Pour conclure, en France, alors que nos atouts en matière d’éducation sont remarquables, on rencontre un échec patent sur ces sujets avec un recul de l’égalité des chances et un niveau inférieur à la moyenne, de nombreux échecs de parcours à l’école puis à l’université… Les qualifications obtenues ne sont pas toujours en phase avec les emplois disponibles.
Et cette statistique est importante : les taux d’emploi des 15/24 ans sont en France de 28%, mais de 45% en Belgique, aux Pays Bas, en Allemagne, et ils atteignent quasiment 50% dans les pays nordiques, Etats-Unis, Canada et Grande-Bretagne.

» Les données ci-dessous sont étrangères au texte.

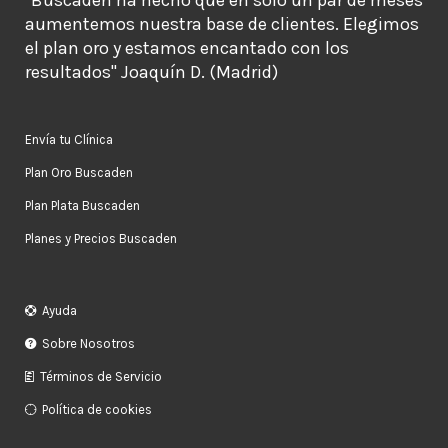
aumentemos nuestra base de clientes. Elegimos
el plan oro y estamos encantado con los
resultados" Joaquín D. (Madrid)
Envía tu Clínica
Plan Oro Buscaden
Plan Plata Buscaden
Planes y Precios Buscaden
Ayuda
Sobre Nosotros
Términos de Servicio
Política de cookies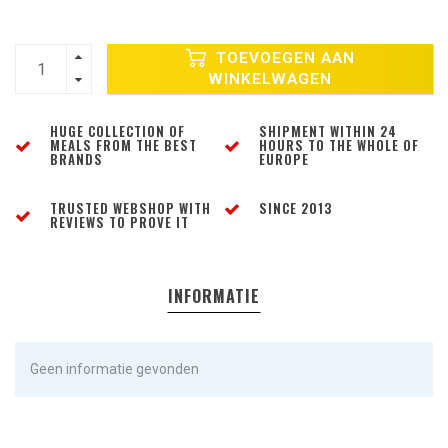
TOEVOEGEN AAN
WINKELWAGEN
HUGE COLLECTION OF
SHIPMENT WITHIN 24
MEALS FROM THE BEST
HOURS TO THE WHOLE OF
BRANDS
EUROPE
TRUSTED WEBSHOP WITH
SINCE 2013
REVIEWS TO PROVE IT
INFORMATIE
Geen informatie gevonden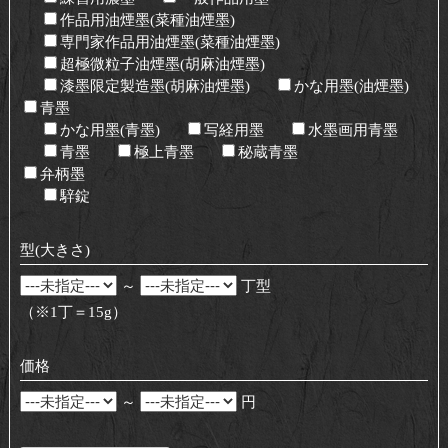
お問い合わせ
作品用油煙墨(菜種油煙墨)
専門家作品用油煙墨(菜種油煙墨)
超極微粒子油煙墨(胡麻油煙墨)
漆墨限定製造墨(胡麻油煙墨)
かな用墨(油煙墨)
青墨
かな用墨(青墨)
写経用墨
水墨画用青墨
青墨
極上青墨
秘蔵青墨
弁柄墨
騂錠
型(大きさ)
～
丁型
（※1丁＝15g）
価格
～
円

En France, on manque probablement beaucoup en la matière de pragmatisme et de capacité d’analyse de la réalité comme de capacité à appliquer ce qui marche d’ailleurs, en l’adaptant correctement à nos spécificités.
Je finirai simplement en citant cette phrase que j’aime beaucoup de Bossuet :
« Dieu se rit de ceux qui déplorent les effets dont ils chérissent les causes »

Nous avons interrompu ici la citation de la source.